Wim's observations, another viewpoint

Ron Nossaman RNossaman@KSCABLE.com
Fri, 21 Apr 2000 22:36:40 -0500


>In a sense I agree with you, Ron. But if high school kids aren't even told 
>about piano tuning as a way to make a living, they won't even consider it.

Hi Willem, 
There's another sort of left handed, back handed, oblique point to all this
as well. I've always believed that each and every one of us is an absolute
certifiable genius at SOMETHING. Almost nobody ever finds out what they
really should be doing with their lives, early or late. I wouldn't have
been interested in being a piano tuner in high school, and I'm not
particularly interested in it now. It's the associated aspects of the
business that tuning got me into that I find so endlessly fascinating, and
nothing anyone could have told me about piano tuning when I was 17 would
have particularly piqued my interest.

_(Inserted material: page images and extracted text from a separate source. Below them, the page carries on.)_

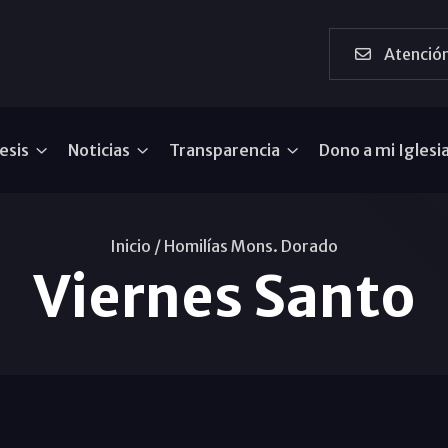
Atención
esis
Noticias
Transparencia
Dono a mi Iglesi
Inicio /
Homilías Mons. Dorado
Viernes Santo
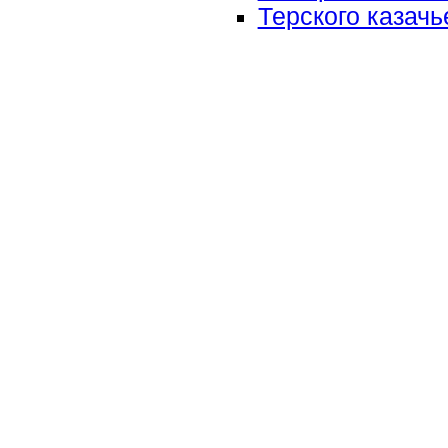
Терского казачь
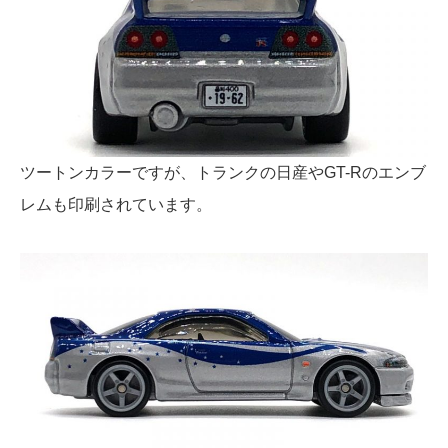
ツートンカラーですが、トランクの日産やGT-Rのエンブ
レムも印刷されています。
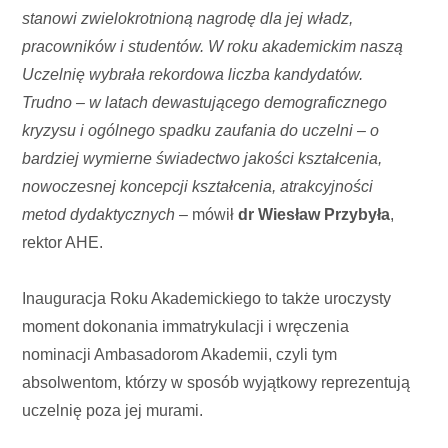
stanowi zwielokrotnioną nagrodę dla jej władz,
pracowników i studentów. W roku akademickim naszą
Uczelnię wybrała rekordowa liczba kandydatów.
Trudno – w latach dewastującego demograficznego
kryzysu i ogólnego spadku zaufania do uczelni – o
bardziej wymierne świadectwo jakości kształcenia,
nowoczesnej koncepcji kształcenia, atrakcyjności
metod dydaktycznych
– mówił
dr Wiesław Przybyła
,
rektor AHE.
Inauguracja Roku Akademickiego to także uroczysty
moment dokonania immatrykulacji i wręczenia
nominacji Ambasadorom Akademii, czyli tym
absolwentom, którzy w sposób wyjątkowy reprezentują
uczelnię poza jej murami.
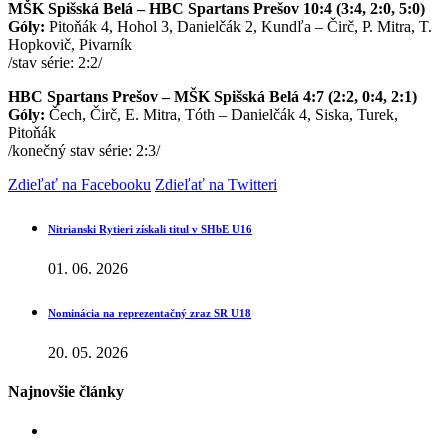
MŠK Spišská Belá – HBC Spartans Prešov 10:4 (3:4, 2:0, 5:0)
Góly:
Pitoňák 4, Hohol 3, Danielčák 2, Kundľa – Čirč, P. Mitra, T.
Hopkovič, Pivarník
/stav série: 2:2/
HBC Spartans Prešov – MŠK Spišská Belá 4:7 (2:2, 0:4, 2:1)
Góly:
Čech, Čirč, E. Mitra, Tóth – Danielčák 4, Siska, Turek,
Pitoňák
/konečný stav série: 2:3/
Zdieľať na Facebooku
Zdieľať na Twitteri
Nitrianski Rytieri získali titul v SHbE U16
01. 06. 2026
Nominácia na reprezentačný zraz SR U18
20. 05. 2026
Najnovšie články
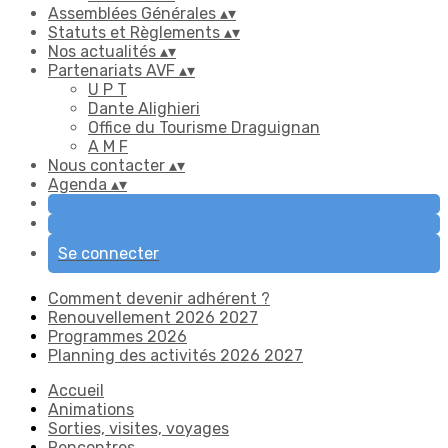
Assemblées Générales
▴
▾
Statuts et Règlements
▴
▾
Nos actualités
▴
▾
Partenariats AVF
▴
▾
U P T
Dante Alighieri
Office du Tourisme Draguignan
A M F
Nous contacter
▴
▾
Agenda
▴
▾
Se connecter
Comment devenir adhérent ?
Renouvellement 2026 2027
Programmes 2026
Planning des activités 2026 2027
Accueil
Animations
Sorties, visites, voyages
Rencontres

The money is quite decent for the
demands of tuning, and the variety of people I meet in the process have
certainly proven to be worth the price of admission, but I would never have
known that until I had done it. I worked in a rebuilder's shop long before
I got into tuning, and frankly learned to tune as a means to secure shop
work, not because I wanted a tuning career. Someday, I may yet stumble
across that thing for which I am most suited. Come to that, I may already
have looked it in the face and not recognized it for what it was, but I'm
pretty satisfied with the choice I've made. I've chosen a few odd side
paths of a not terribly colorful (sorry Ed, that wasn't intentional <G>) or
glamorous profession that have the potential to keep me thinking,
challenged, and enthusiastic for a long time yet. I think I'm getting into
the ball park of the kind of thing that suits me, and it's not tuning, and
no one could have possibly anticipated all this when I was in high school.
Least of all me. 

Another point please, if you're still out there. I have met literally
dozens of people, not that old, who have made it a point to inform me that
they too used to tune pianos, but went on to something else that better
suited them. That's the other side of this coin.